What you will do
Word for word, copy the entire listing below, but do not carry over any pictures.

Raw data

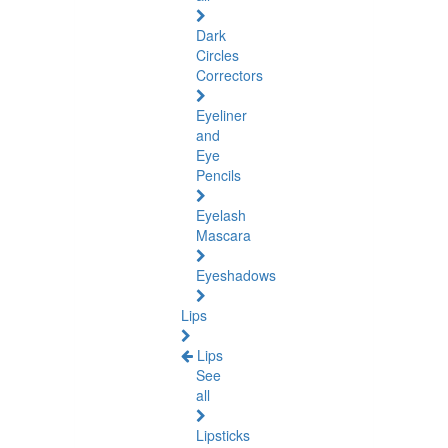
Dark
Circles
Correctors
Eyeliner
and
Eye
Pencils
Eyelash
Mascara
Eyeshadows
Lips
Lips
See
all
Lipsticks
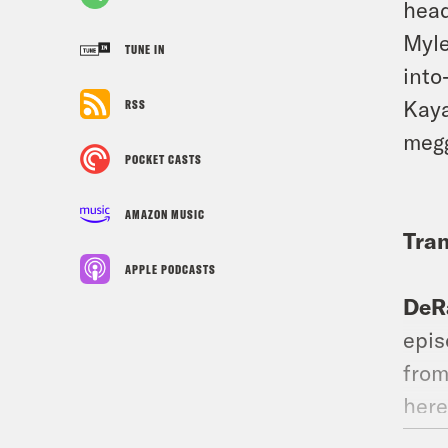
head
Myle
TUNE IN
into
Kaya
RSS
megg
POCKET CASTS
AMAZON MUSIC
Tran
APPLE PODCASTS
DeR
epis
from
here
for 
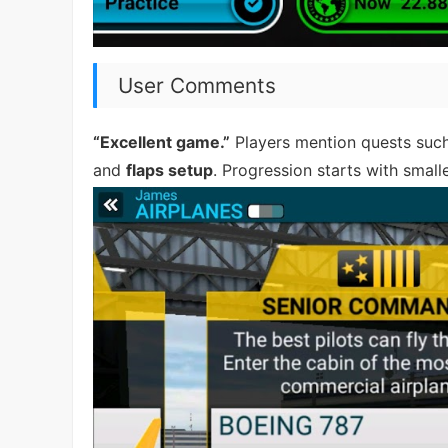
User Comments
“Excellent game.”
Players mention quests suc
and
flaps setup
. Progression starts with small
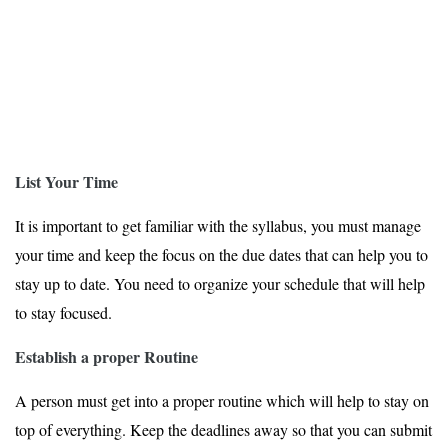
List Your Time
It is important to get familiar with the syllabus, you must manage
your time and keep the focus on the due dates that can help you to
stay up to date. You need to organize your schedule that will help
to stay focused.
Establish a proper Routine
A person must get into a proper routine which will help to stay on
top of everything. Keep the deadlines away so that you can submit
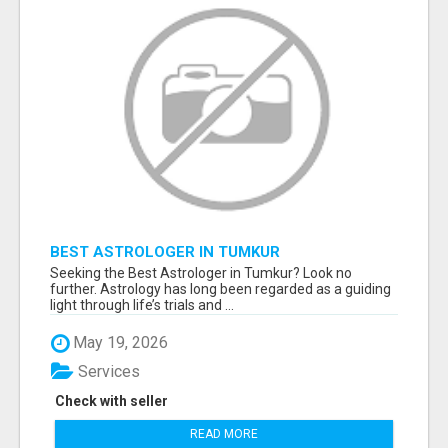
BEST ASTROLOGER IN TUMKUR
Seeking the Best Astrologer in Tumkur? Look no
further. Astrology has long been regarded as a guiding
light through life’s trials and ...
May 19, 2026
Services
Check with seller
READ MORE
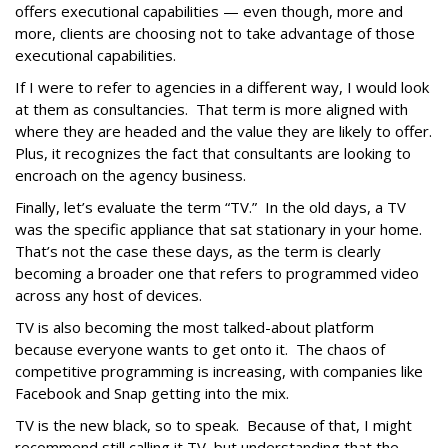
offers executional capabilities — even though, more and
more, clients are choosing not to take advantage of those
executional capabilities.
If I were to refer to agencies in a different way, I would look
at them as consultancies. That term is more aligned with
where they are headed and the value they are likely to offer.
Plus, it recognizes the fact that consultants are looking to
encroach on the agency business.
Finally, let’s evaluate the term “TV.” In the old days, a TV
was the specific appliance that sat stationary in your home.
That’s not the case these days, as the term is clearly
becoming a broader one that refers to programmed video
across any host of devices.
TV is also becoming the most talked-about platform
because everyone wants to get onto it. The chaos of
competitive programming is increasing, with companies like
Facebook and Snap getting into the mix.
TV is the new black, so to speak. Because of that, I might
recommend still calling it TV, but understanding that the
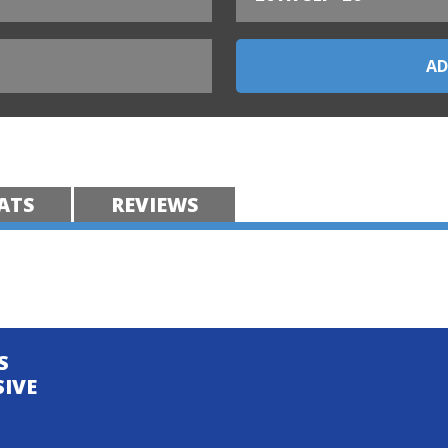
ATS
REVIEWS
S
SIVE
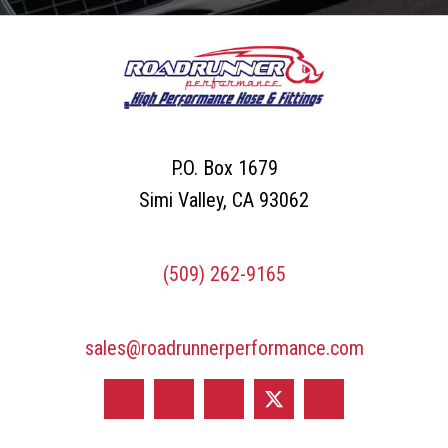
on
l
the
A
product
d
page
d
r
P.O. Box 1679
e
Simi Valley, CA 93062
s
s
(509) 262-9165
*
sales@roadrunnerperformance.com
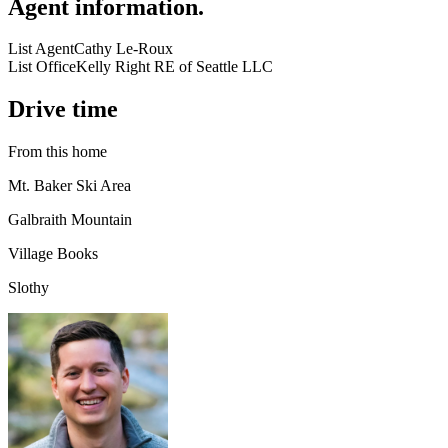
Agent information
.
List Agent
Cathy Le-Roux
List Office
Kelly Right RE of Seattle LLC
Drive time
From this home
Mt. Baker Ski Area
Galbraith Mountain
Village Books
Slothy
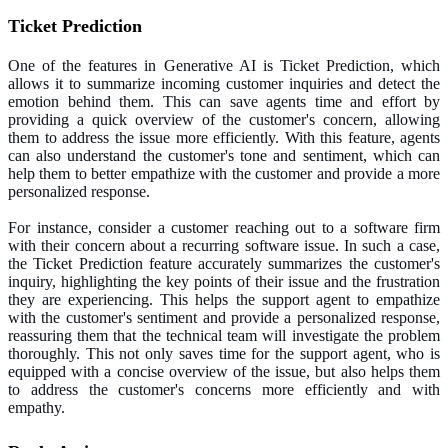
Ticket Prediction
One of the features in Generative AI is Ticket Prediction, which
allows it to summarize incoming customer inquiries and detect the
emotion behind them. This can save agents time and effort by
providing a quick overview of the customer's concern, allowing
them to address the issue more efficiently. With this feature, agents
can also understand the customer's tone and sentiment, which can
help them to better empathize with the customer and provide a more
personalized response.
For instance, consider a customer reaching out to a software firm
with their concern about a recurring software issue. In such a case,
the Ticket Prediction feature accurately summarizes the customer's
inquiry, highlighting the key points of their issue and the frustration
they are experiencing. This helps the support agent to empathize
with the customer's sentiment and provide a personalized response,
reassuring them that the technical team will investigate the problem
thoroughly. This not only saves time for the support agent, who is
equipped with a concise overview of the issue, but also helps them
to address the customer's concerns more efficiently and with
empathy.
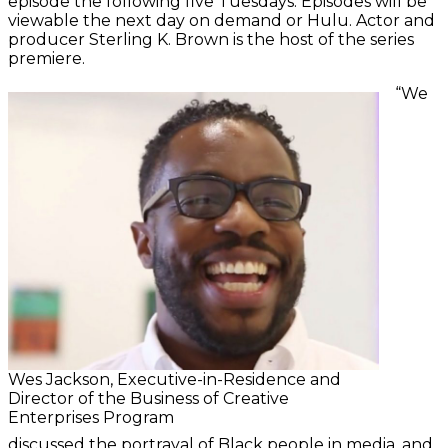
episode the following five Tuesdays. Episodes will be
viewable the next day on demand or Hulu. Actor and
producer Sterling K. Brown is the host of the series
premiere.
“We
Wes Jackson, Executive-in-Residence and
Director of the Business of Creative
Enterprises Program
discussed the portrayal of Black people in media, and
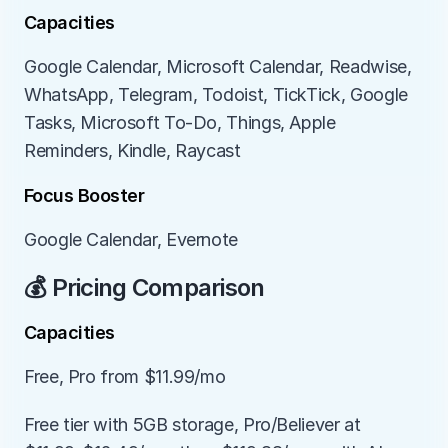
Capacities
Google Calendar, Microsoft Calendar, Readwise, 
WhatsApp, Telegram, Todoist, TickTick, Google 
Tasks, Microsoft To-Do, Things, Apple 
Reminders, Kindle, Raycast
Focus Booster
Google Calendar, Evernote
💰 Pricing Comparison
Capacities
Free, Pro from $11.99/mo
Free tier with 5GB storage, Pro/Believer at 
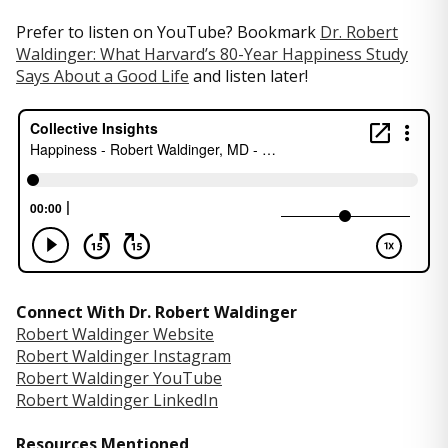
Prefer to listen on YouTube? Bookmark
Dr. Robert
Waldinger: What Harvard’s 80-Year Happiness Study
Says About a Good Life
and listen later!
Connect With Dr. Robert Waldinger
Robert Waldinger Website
Robert Waldinger Instagram
Robert Waldinger YouTube
Robert Waldinger LinkedIn
Resources Mentioned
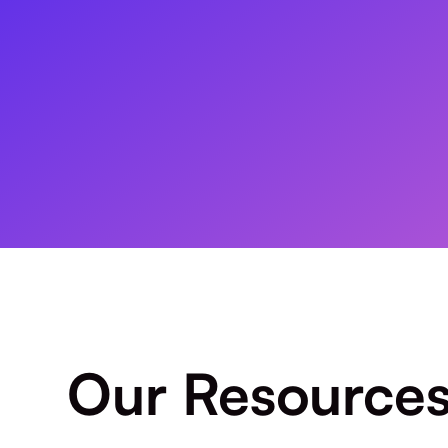
Our Resource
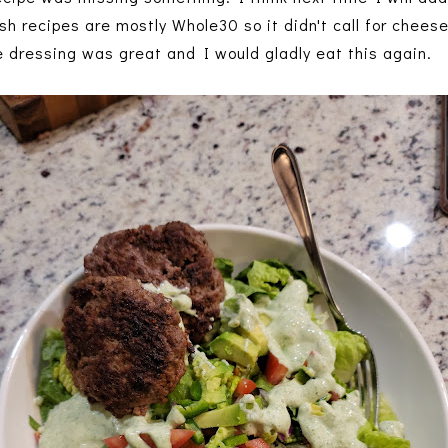
 recipes are mostly Whole30 so it didn't call for cheese,
e dressing was great and I would gladly eat this again.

Task output
Dark
Circles
Correctors
Eyeliner
and
Eye
Pencils
Eyelash
Mascara
Eyeshadows
Lips
Lips
See
all
Lipsticks
head
Myle
TUNE IN
into
Kaya
RSS
megg
POCKET CASTS
AMAZON MUSIC
Tran
APPLE PODCASTS
DeR
epis
from
here
for 
User Comments
“Excellent game.”
Players mention quests suc
and
flaps setup
. Progression starts with small
List Your Time
It is important to get familiar with the syllabus, you must manage
your time and keep the focus on the due dates that can help you to
stay up to date. You need to organize your schedule that will help
to stay focused.
Establish a proper Routine
A person must get into a proper routine which will help to stay on
top of everything. Keep the deadlines away so that you can submit
BEST ASTROLOGER IN TUMKUR
Seeking the Best Astrologer in Tumkur? Look no
further. Astrology has long been regarded as a guiding
light through life’s trials and ...
May 19, 2026
Services
Check with seller
READ MORE
offers executional capabilities — even though, more and
more, clients are choosing not to take advantage of those
executional capabilities.
If I were to refer to agencies in a different way, I would look
at them as consultancies. That term is more aligned with
where they are headed and the value they are likely to offer.
Plus, it recognizes the fact that consultants are looking to
encroach on the agency business.
Finally, let’s evaluate the term “TV.” In the old days, a TV
was the specific appliance that sat stationary in your home.
That’s not the case these days, as the term is clearly
becoming a broader one that refers to programmed video
across any host of devices.
TV is also becoming the most talked-about platform
because everyone wants to get onto it. The chaos of
competitive programming is increasing, with companies like
Facebook and Snap getting into the mix.
TV is the new black, so to speak. Because of that, I might
recommend still calling it TV, but understanding that the
ATS
REVIEWS
S
SIVE
on
l
the
A
product
d
page
d
r
P.O. Box 1679
e
Simi Valley, CA 93062
s
s
(509) 262-9165
*
sales@roadrunnerperformance.com
Agent information
.
List Agent
Cathy Le-Roux
List Office
Kelly Right RE of Seattle LLC
Drive time
From this home
Mt. Baker Ski Area
Galbraith Mountain
Village Books
Slothy
Ticket Prediction
One of the features in Generative AI is Ticket Prediction, which
allows it to summarize incoming customer inquiries and detect the
emotion behind them. This can save agents time and effort by
providing a quick overview of the customer's concern, allowing
them to address the issue more efficiently. With this feature, agents
can also understand the customer's tone and sentiment, which can
help them to better empathize with the customer and provide a more
personalized response.
For instance, consider a customer reaching out to a software firm
with their concern about a recurring software issue. In such a case,
the Ticket Prediction feature accurately summarizes the customer's
inquiry, highlighting the key points of their issue and the frustration
they are experiencing. This helps the support agent to empathize
with the customer's sentiment and provide a personalized response,
reassuring them that the technical team will investigate the problem
thoroughly. This not only saves time for the support agent, who is
equipped with a concise overview of the issue, but also helps them
to address the customer's concerns more efficiently and with
empathy.
episode the following five Tuesdays. Episodes will be
viewable the next day on demand or Hulu. Actor and
producer Sterling K. Brown is the host of the series
premiere.
“We
Wes Jackson, Executive-in-Residence and
Director of the Business of Creative
Enterprises Program
discussed the portrayal of Black people in media, and
Capacities
Google Calendar, Microsoft Calendar, Readwise, 
WhatsApp, Telegram, Todoist, TickTick, Google 
Tasks, Microsoft To-Do, Things, Apple 
Reminders, Kindle, Raycast
Focus Booster
Google Calendar, Evernote
💰 Pricing Comparison
Capacities
Free, Pro from $11.99/mo
Free tier with 5GB storage, Pro/Believer at 
Prefer to listen on YouTube? Bookmark
Dr. Robert
Waldinger: What Harvard’s 80-Year Happiness Study
Says About a Good Life
and listen later!
Connect With Dr. Robert Waldinger
Robert Waldinger Website
Robert Waldinger Instagram
Robert Waldinger YouTube
Robert Waldinger LinkedIn
Resources Mentioned
Our Resource
 recipes are mostly Whole30 so it didn't call for cheese,
e dressing was great and I would gladly eat this again.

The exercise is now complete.